Serbia w chińskiej układance stanowi bardzo ważny element ze względu na swoje położenie geograficzne, bowiem Chiny aktualnie skupiają się nad budową korytarzy transportowych wokół portu w Pireusie. Dodatkowo, Serbia nie jest członkiem NATO oraz UE, co stanowi element większego zaufania dla serbskich władz w Pekinie.
Serbia obecnie jest najważniejsza dla Chin wśród krajów bałkańskich i kluczem dla inicjatywy Pasa i Szlaku. Sztandarowym projektem jest inwestycja elektrociepłowni Kostolac, która szacowana jest na kwotę ok. 1,2 mld USD. Chińskie przedsiębiorstwa aktywnie zaangażowane są również w modernizację serbskiej sieci drogowej, zainicjowanej poprzez odbudowę mostu Pupinova nad Dunajem w Belgradzie.
Tutaj wnioski również nasuwają się same. Nic, nie mówię, podaje tylko informacje.
Trzeci nurtujący mnie temat, to w jaki sposób Washington Post odwołuje się do strony Radnicki, jeśli od 2 dni czyli od daty “oświadczenia” strona klubu wygląda jak poniżej.

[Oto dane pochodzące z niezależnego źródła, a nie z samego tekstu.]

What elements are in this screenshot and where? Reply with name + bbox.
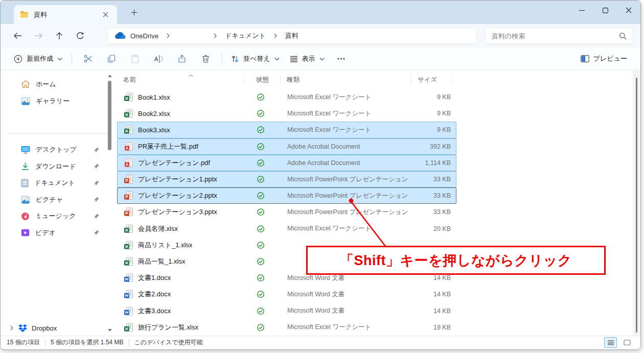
excel-file-icon xyxy=(124,323,133,332)
column-header-name[interactable]: 名前 xyxy=(117,70,245,89)
breadcrumb[interactable]: OneDriveドキュメント資料 xyxy=(107,28,477,44)
file-type: Adobe Acrobat Document xyxy=(281,159,412,167)
delete-button[interactable] xyxy=(194,50,217,67)
file-type: Microsoft Excel ワークシート xyxy=(281,126,412,134)
sidebar-item-label: ドキュメント xyxy=(34,178,75,187)
file-name: 文書1.docx xyxy=(118,273,245,283)
excel-file-icon xyxy=(124,92,133,102)
sync-status-icon xyxy=(245,192,281,200)
tab-close-icon[interactable] xyxy=(100,9,111,20)
share-button[interactable] xyxy=(170,50,194,67)
list-scrollbar[interactable] xyxy=(633,70,640,336)
refresh-button[interactable] xyxy=(71,28,90,44)
sync-status-icon xyxy=(245,175,281,183)
file-row[interactable]: Book2.xlsxMicrosoft Excel ワークシート9 KB xyxy=(117,105,456,122)
sync-status-icon xyxy=(245,109,281,117)
sidebar-scrollbar-thumb[interactable] xyxy=(108,81,111,150)
preview-button-label: プレビュー xyxy=(593,54,627,63)
file-size: 33 KB xyxy=(412,192,452,199)
file-explorer-window: 資料 OneDriveドキュメント資料 新規作成 並べ替え 表示 xyxy=(0,0,641,350)
breadcrumb-item[interactable]: 資料 xyxy=(284,30,300,41)
file-row[interactable]: Book1.xlsxMicrosoft Excel ワークシート9 KB xyxy=(117,89,456,105)
pin-icon xyxy=(93,213,100,220)
file-row[interactable]: プレゼンテーション2.pptxMicrosoft PowerPoint プレゼン… xyxy=(117,187,456,204)
sync-status-icon xyxy=(245,241,281,249)
search-input[interactable] xyxy=(492,32,619,40)
more-button[interactable] xyxy=(330,50,353,67)
file-type: Microsoft Word 文書 xyxy=(281,290,412,299)
sync-status-icon xyxy=(245,143,281,151)
thumbnails-view-button[interactable] xyxy=(620,337,633,348)
rename-button[interactable] xyxy=(147,50,170,67)
file-name: 会員名簿.xlsx xyxy=(118,224,245,233)
sidebar-item-label: ビデオ xyxy=(35,228,56,238)
file-row[interactable]: 文書2.docxMicrosoft Word 文書14 KB xyxy=(117,286,456,302)
file-list-pane: 名前 状態 種類 サイズ Book1.xlsxMicrosoft Excel ワ… xyxy=(117,70,640,336)
minimize-icon xyxy=(579,8,585,13)
new-tab-button[interactable] xyxy=(127,6,141,19)
column-header-status[interactable]: 状態 xyxy=(245,70,281,89)
chevron-right-icon xyxy=(271,33,280,38)
nav-buttons xyxy=(8,28,91,44)
sidebar-item-home[interactable]: ホーム xyxy=(1,76,117,92)
list-scrollbar-thumb[interactable] xyxy=(636,78,637,333)
copy-button[interactable] xyxy=(100,50,123,67)
new-icon xyxy=(14,55,22,63)
details-view-button[interactable] xyxy=(604,337,617,348)
share-icon xyxy=(178,55,186,63)
home-icon xyxy=(21,80,30,88)
sidebar-item-music[interactable]: ミュージック xyxy=(1,208,117,225)
file-row[interactable]: Book3.xlsxMicrosoft Excel ワークシート9 KB xyxy=(117,122,456,138)
maximize-button[interactable] xyxy=(593,1,617,20)
excel-file-icon xyxy=(124,125,133,134)
expand-chevron-icon[interactable] xyxy=(10,325,14,331)
word-file-icon xyxy=(124,290,133,299)
sidebar-item-gallery[interactable]: ギャラリー xyxy=(1,92,117,109)
cut-button[interactable] xyxy=(76,50,100,67)
sidebar-scrollbar[interactable] xyxy=(106,74,113,333)
file-row[interactable]: PR菓子売上一覧.pdfAdobe Acrobat Document392 KB xyxy=(117,138,456,155)
excel-file-icon xyxy=(124,241,133,250)
forward-icon xyxy=(34,32,43,40)
back-button[interactable] xyxy=(8,28,27,44)
sort-icon xyxy=(231,55,239,63)
sync-status-icon xyxy=(245,225,281,233)
sync-status-icon xyxy=(245,159,281,167)
scroll-down-arrow-icon[interactable] xyxy=(108,329,112,332)
file-row[interactable]: 旅行プラン一覧.xlsxMicrosoft Excel ワークシート19 KB xyxy=(117,319,456,336)
file-row[interactable]: 文書3.docxMicrosoft Word 文書14 KB xyxy=(117,302,456,319)
close-button[interactable] xyxy=(617,1,640,20)
sidebar-item-downloads[interactable]: ダウンロード xyxy=(1,158,117,175)
pin-icon xyxy=(93,163,100,170)
close-icon xyxy=(626,7,632,13)
breadcrumb-item[interactable]: OneDrive xyxy=(113,31,159,41)
sidebar-item-documents[interactable]: ドキュメント xyxy=(1,175,117,192)
sidebar-item-dropbox[interactable]: Dropbox xyxy=(10,324,57,332)
up-button[interactable] xyxy=(50,28,69,44)
column-header-type[interactable]: 種類 xyxy=(281,70,411,89)
tab-shiryo[interactable]: 資料 xyxy=(14,5,117,24)
sort-button[interactable]: 並べ替え xyxy=(226,50,285,67)
file-row[interactable]: 会員名簿.xlsxMicrosoft Excel ワークシート20 KB xyxy=(117,221,456,237)
status-separator xyxy=(129,339,129,346)
powerpoint-file-icon xyxy=(124,207,133,217)
sidebar-item-pictures[interactable]: ピクチャ xyxy=(1,192,117,208)
scroll-up-arrow-icon[interactable] xyxy=(108,75,112,77)
word-file-icon xyxy=(124,273,133,283)
breadcrumb-item[interactable]: ドキュメント xyxy=(224,30,267,41)
minimize-button[interactable] xyxy=(570,1,593,20)
rename-icon xyxy=(154,55,163,63)
sidebar-item-desktop[interactable]: デスクトップ xyxy=(1,142,117,158)
file-row[interactable]: プレゼンテーション.pdfAdobe Acrobat Document1,114… xyxy=(117,155,456,171)
chevron-right-icon xyxy=(164,33,172,38)
preview-button[interactable]: プレビュー xyxy=(576,50,632,67)
new-button[interactable]: 新規作成 xyxy=(9,50,67,67)
sidebar-item-videos[interactable]: ビデオ xyxy=(1,225,117,242)
search-box[interactable] xyxy=(485,28,633,44)
sidebar-divider xyxy=(8,133,110,134)
file-row[interactable]: プレゼンテーション1.pptxMicrosoft PowerPoint プレゼン… xyxy=(117,171,456,187)
file-row[interactable]: プレゼンテーション3.pptxMicrosoft PowerPoint プレゼン… xyxy=(117,204,456,220)
column-header-size[interactable]: サイズ xyxy=(411,70,451,89)
maximize-icon xyxy=(603,8,608,13)
view-button[interactable]: 表示 xyxy=(285,50,330,67)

Podsumowując, oficjalnie Hao Juniorowi nikt krzywdy nie zrobił. Nieoficjalnie jego ojciec obecnie jest Enfant terrible chińskiego sportu, co sprawia, że Runze raczej nie ma co szukać powrotu do ojczyzny. Próba gry w kraju mogłaby się dla niego skończyć znalezieniem ni stąd, ni zowąd dopingu będącego argumentem do zdyskwalifikowania go z uczestnictwa w wydarzeniach sportowych.
Sam bohater nie odnosi się do całej sprawy ponieważ, z pewnością tak jak i ojciec nie istnieje już w chińskich wyszukiwarkach. Do tego młodzian ma świadomość, że każde jego publiczne wystąpienie może być użyte przeciwko niemu.
Trzymamy kciuki, aby zarówno młodszy i starszy Hao pogodzili się z chińskimi władzami, ponieważ nie sprzyja to żadnej ze stron. KPCH z powodu całej tej sytuacji (“żeby tylko z tej “) ma słabą prasę w światowym sporcie, z drugiej strony szkoda wysiłków całej zasłużonej rodziny Hao, która z dnia na dzień obraca się w nicość.